Bernard Barataud appelait Généthon "l’opération sulfureuse". Daniel Cohen savait qu’il lançait un truc que les Américains voulaient faire et Bernard Barataud sentait que c’était du sérieux. Mais il devait mettre le conseil d’administration de l’AFM dans le coup. Ils ont créé un petit comité constitué de quatre personnes pour essayer de valider l’investissement nécessaire : Jean RosaFrançois Gros, Jean-Claude Kaplan et Jean-Louis Mandel. C’est tout simple, Jean-Louis Mandel est copain avec Jean Weissenbach (ils sont en plus nés le même jour dans la même clinique !). Il était très favorable au projet. Jean-Claude Kaplan, lui, y était très hostile. François Gros très diplomate était sans avis.
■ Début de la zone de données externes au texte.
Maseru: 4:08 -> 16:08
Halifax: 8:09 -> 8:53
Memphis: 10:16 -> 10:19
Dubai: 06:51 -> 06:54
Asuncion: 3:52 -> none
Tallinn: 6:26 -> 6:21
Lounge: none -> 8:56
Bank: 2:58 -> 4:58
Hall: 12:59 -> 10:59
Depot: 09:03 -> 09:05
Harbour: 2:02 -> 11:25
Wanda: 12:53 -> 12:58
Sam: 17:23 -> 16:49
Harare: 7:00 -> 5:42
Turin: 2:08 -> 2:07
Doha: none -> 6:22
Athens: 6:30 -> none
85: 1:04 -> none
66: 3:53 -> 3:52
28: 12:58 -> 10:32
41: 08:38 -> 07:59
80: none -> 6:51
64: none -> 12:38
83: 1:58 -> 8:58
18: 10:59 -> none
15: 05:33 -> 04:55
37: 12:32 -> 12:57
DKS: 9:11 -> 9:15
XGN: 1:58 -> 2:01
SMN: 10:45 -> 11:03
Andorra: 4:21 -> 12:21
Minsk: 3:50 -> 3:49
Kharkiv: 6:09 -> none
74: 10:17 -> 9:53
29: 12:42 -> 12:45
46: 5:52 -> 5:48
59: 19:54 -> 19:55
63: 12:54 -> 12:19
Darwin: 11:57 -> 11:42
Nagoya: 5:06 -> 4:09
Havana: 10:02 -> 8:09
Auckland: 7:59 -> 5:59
C’est donc Jean Rosa qui a fait pencher la balance, ce dont Jean Weissenbach lui est très reconnaissant. Mais il y avait aussi l’hostilité de Jean Frézal qui faisait partie du conseil scientifique de l’AFM. Cela étant, et Barataud l’a toujours dit, Frézal a eu le courage et l’honnêteté de reconnaître qu’il s’était trompé. Voilà comment s’est fait Généthon !

L’apport de Généthon en médecine ?
Qu’est-ce que Généthon a changé ? Une explosion phénoménale des connaissances en génétique ! On en arrive maintenant à ce qu’on pourrait appeler la clinique inverse. Le nombre de maladies d’origine génétique ne cesse d’augmenter. Ca pose évidemment des problèmes au niveau thérapeutique. Qu’est-ce qui vous dit que si vous faites quelque chose ou que si vous ne faites rien, cela ne reviendra pas au même ? Il y a une évolution spontanée. On ne sait pas. Donc on voit bien qu’il va y avoir une accumulation très importante à faire en terme de nosologie. Du point de vue du diagnostic, il y a trois grands groupes quand on regarde l’ensemble des maladies génétiques.
- Premier groupe : les maladies génétiques où quand on regarde les signes cliniques on peut dire c’est tel gène de telle maladie, mais ce sont les moins nombreuses (10 %).
- Deuxième groupe : les maladies génétiques où vous avez un ensemble de signes cliniques, mais vous ne pouvez pas dire si c’est tel ou tel gène. Là, les évolutions sont très variables.
- Troisième groupe : les maladies dont les gènes ne sont pas encore identifiés. Donc il va y avoir une accumulation phénoménale de connaissances.
Ceci a des conséquences importantes : la prise en compte par les médecins de ces maladies, et de l’archaïsme de leur pratique. Aujourd’hui, la vision encyclopédique et classique de la médecine ne correspond plus à rien. On est passé à un mode de compréhension où les techniques priment tout et cela est dû à Bernard Barataud, à l’AFM et au Téléthon avec les maladies rares. C’est valable pour les maladies rares, mais aussi pour les maladies fréquentes. Il y a deux autres choses qui changent le paysage quand on regarde ça à très long terme. 1990 : les cartes du génome, 2003 : le séquençage, 2006 : les cellules iPS (cellules souches). L'affaire est en train d’exploser avec ces deux trucs - i.e. le séquençage et les cellules souches - qui offrent des possibilités de diagnostic, de screening des molécules et éventuellement de thérapie. On entre dans un domaine où Daniel Cohen avait compris que la médecine pouvait devenir opérationnelle grâce aux nouveaux outils des biotechs.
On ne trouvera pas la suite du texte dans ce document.